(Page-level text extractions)

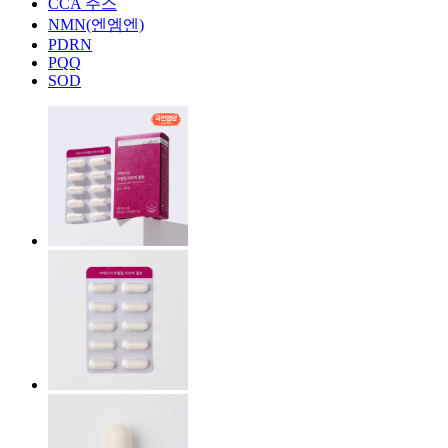
CCA 주스
NMN(엔엠엔)
PDRN
PQQ
SOD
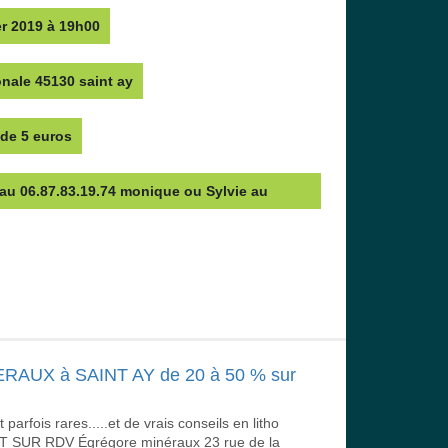
er 2019 à 19h00
onale 45130 saint ay
 de 5 euros
 au 06.87.83.19.74 monique ou Sylvie au 
UX à SAINT AY de 20 à 50 % sur
parfois rares.....et de vrais conseils en litho
T SUR RDV Égrégore minéraux 23 rue de la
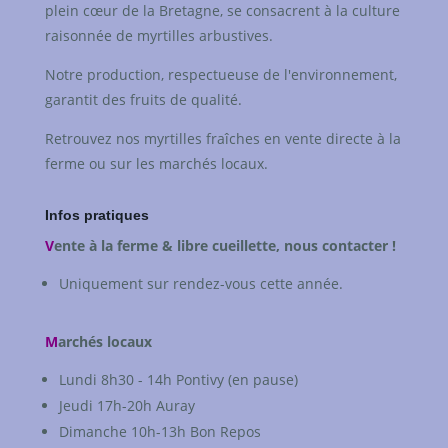
plein cœur de la Bretagne, se consacrent à la culture
raisonnée de myrtilles arbustives.
Notre production, respectueuse de l'environnement,
garantit des fruits de qualité.
Retrouvez nos myrtilles fraîches en vente directe à la
ferme ou sur les marchés locaux.
Infos pratiques
V
ente à la ferme & libre cueillette, nous contacter !
Uniquement sur rendez-vous cette année.
M
archés locaux
Lundi 8h30 - 14h Pontivy (en pause)
Jeudi 17h-20h Auray
Dimanche 10h-13h Bon Repos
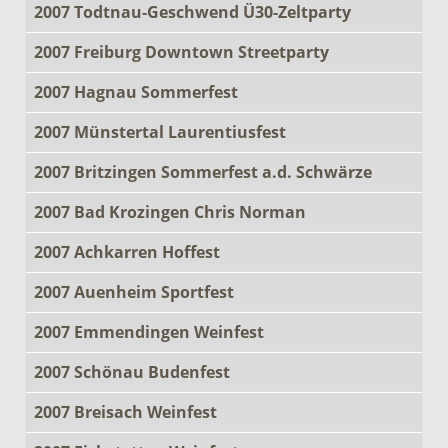
2007 Todtnau-Geschwend Ü30-Zeltparty
2007 Freiburg Downtown Streetparty
2007 Hagnau Sommerfest
2007 Münstertal Laurentiusfest
2007 Britzingen Sommerfest a.d. Schwärze
2007 Bad Krozingen Chris Norman
2007 Achkarren Hoffest
2007 Auenheim Sportfest
2007 Emmendingen Weinfest
2007 Schönau Budenfest
2007 Breisach Weinfest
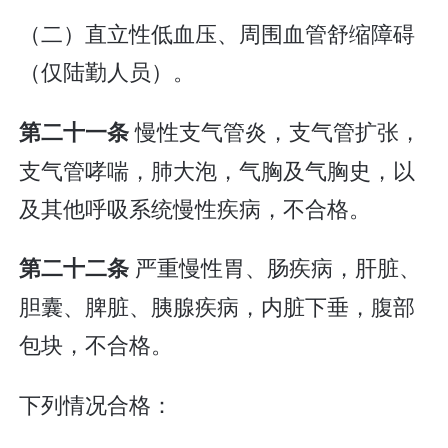
（二）直立性低血压、周围血管舒缩障碍
（仅陆勤人员）。
慢性支气管炎，支气管扩张，
第二十一条
支气管哮喘，肺大泡，气胸及气胸史，以
及其他呼吸系统慢性疾病，不合格。
严重慢性胃、肠疾病，肝脏、
第二十二条
胆囊、脾脏、胰腺疾病，内脏下垂，腹部
包块，不合格。
下列情况合格：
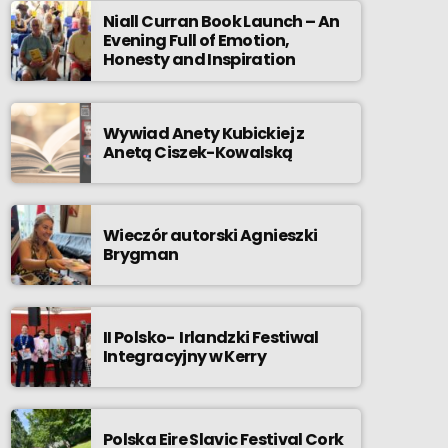
Niall Curran Book Launch – An
Evening Full of Emotion,
Honesty and Inspiration
Wywiad Anety Kubickiej z
Anetą Ciszek-Kowalską
Wieczór autorski Agnieszki
Brygman
II Polsko- Irlandzki Festiwal
Integracyjny w Kerry
Polska Eire Slavic Festival Cork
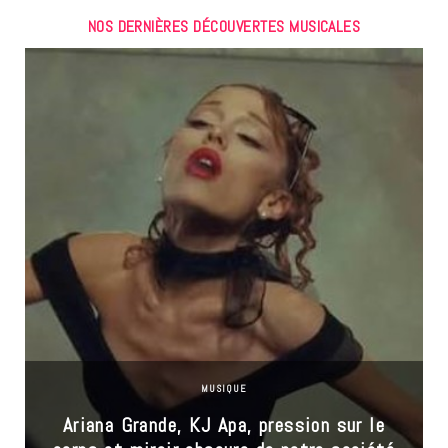
NOS DERNIÈRES DÉCOUVERTES MUSICALES
MUSIQUE
Ariana Grande, KJ Apa, pression sur le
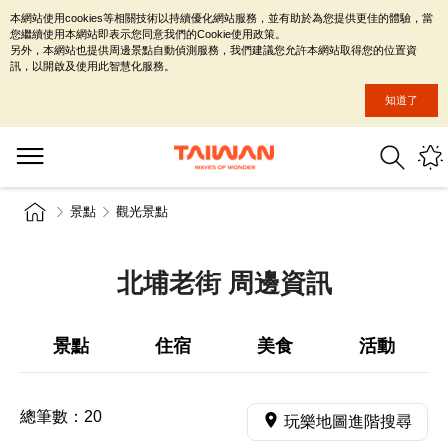
本網站使用cookies等相關技術以持續優化網站服務，並有助於為您提供更佳的體驗，當
您繼續使用本網站即表示您同意我們的Cookie使用政策。
另外，本網站也提供周邊景點自動偵測服務，我們建議您允許本網站取得您的位置資
訊，以開啟及使用此智慧化服務。
知道了
景點
觀光景點
北埔老街 周邊資訊
景點
住宿
美食
活動
總筆數：
20
玩樂地圖進階搜尋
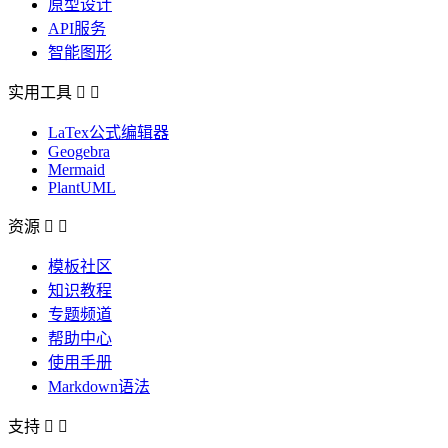
原型设计
API服务
智能图形
实用工具


LaTex公式编辑器
Geogebra
Mermaid
PlantUML
资源


模板社区
知识教程
专题频道
帮助中心
使用手册
Markdown语法
支持



* **Exercise**
The answer should be an exact restatement of every entry, with the pictures omitted.

* **Answer below**
CCA 주스
NMN(엔엠엔)
PDRN
PQQ
SOD
er 2019 à 19h00
onale 45130 saint ay
 de 5 euros
 au 06.87.83.19.74 monique ou Sylvie au 
UX à SAINT AY de 20 à 50 % sur
parfois rares.....et de vrais conseils en litho
T SUR RDV Égrégore minéraux 23 rue de la
plein cœur de la Bretagne, se consacrent à la culture
raisonnée de myrtilles arbustives.
Notre production, respectueuse de l'environnement,
garantit des fruits de qualité.
Retrouvez nos myrtilles fraîches en vente directe à la
ferme ou sur les marchés locaux.
Infos pratiques
V
ente à la ferme & libre cueillette, nous contacter !
Uniquement sur rendez-vous cette année.
M
archés locaux
Lundi 8h30 - 14h Pontivy (en pause)
Jeudi 17h-20h Auray
Dimanche 10h-13h Bon Repos
2007 Todtnau-Geschwend Ü30-Zeltparty
2007 Freiburg Downtown Streetparty
2007 Hagnau Sommerfest
2007 Münstertal Laurentiusfest
2007 Britzingen Sommerfest a.d. Schwärze
2007 Bad Krozingen Chris Norman
2007 Achkarren Hoffest
2007 Auenheim Sportfest
2007 Emmendingen Weinfest
2007 Schönau Budenfest
2007 Breisach Weinfest
（二）直立性低血压、周围血管舒缩障碍
（仅陆勤人员）。
慢性支气管炎，支气管扩张，
第二十一条
支气管哮喘，肺大泡，气胸及气胸史，以
及其他呼吸系统慢性疾病，不合格。
严重慢性胃、肠疾病，肝脏、
第二十二条
胆囊、脾脏、胰腺疾病，内脏下垂，腹部
包块，不合格。
下列情况合格：
Niall Curran Book Launch – An
Evening Full of Emotion,
Honesty and Inspiration
Wywiad Anety Kubickiej z
Anetą Ciszek-Kowalską
Wieczór autorski Agnieszki
Brygman
II Polsko- Irlandzki Festiwal
Integracyjny w Kerry
Polska Eire Slavic Festival Cork
NOS DERNIÈRES DÉCOUVERTES MUSICALES
MUSIQUE
Ariana Grande, KJ Apa, pression sur le
本網站使用cookies等相關技術以持續優化網站服務，並有助於為您提供更佳的體驗，當
您繼續使用本網站即表示您同意我們的Cookie使用政策。
另外，本網站也提供周邊景點自動偵測服務，我們建議您允許本網站取得您的位置資
訊，以開啟及使用此智慧化服務。
知道了
景點
觀光景點
北埔老街 周邊資訊
景點
住宿
美食
活動
總筆數：
20
玩樂地圖進階搜尋
原型设计
API服务
智能图形
实用工具


LaTex公式编辑器
Geogebra
Mermaid
PlantUML
资源


模板社区
知识教程
专题频道
帮助中心
使用手册
Markdown语法
支持



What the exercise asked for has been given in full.